▶ _Records drawn from a dataset_:
☆ ☆ ☆

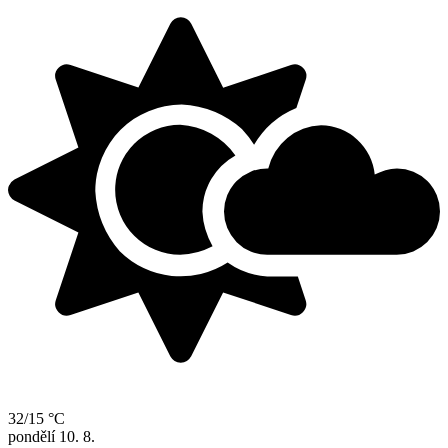
32/15 °C
pondělí
10. 8.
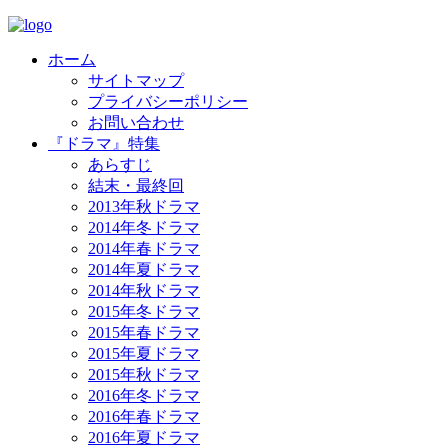
ホーム
サイトマップ
プライバシーポリシー
お問い合わせ
『ドラマ』特集
あらすじ
結末・最終回
2013年秋ドラマ
2014年冬ドラマ
2014年春ドラマ
2014年夏ドラマ
2014年秋ドラマ
2015年冬ドラマ
2015年春ドラマ
2015年夏ドラマ
2015年秋ドラマ
2016年冬ドラマ
2016年春ドラマ
2016年夏ドラマ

☆ ☆ ☆

▶ _Prompt_: Text only, no pictures: copy every entry exactly.

▶ _Task answer_:
32/15 °C
pondělí
10. 8.
ホーム
サイトマップ
プライバシーポリシー
お問い合わせ
『ドラマ』特集
あらすじ
結末・最終回
2013年秋ドラマ
2014年冬ドラマ
2014年春ドラマ
2014年夏ドラマ
2014年秋ドラマ
2015年冬ドラマ
2015年春ドラマ
2015年夏ドラマ
2015年秋ドラマ
2016年冬ドラマ
2016年春ドラマ
2016年夏ドラマ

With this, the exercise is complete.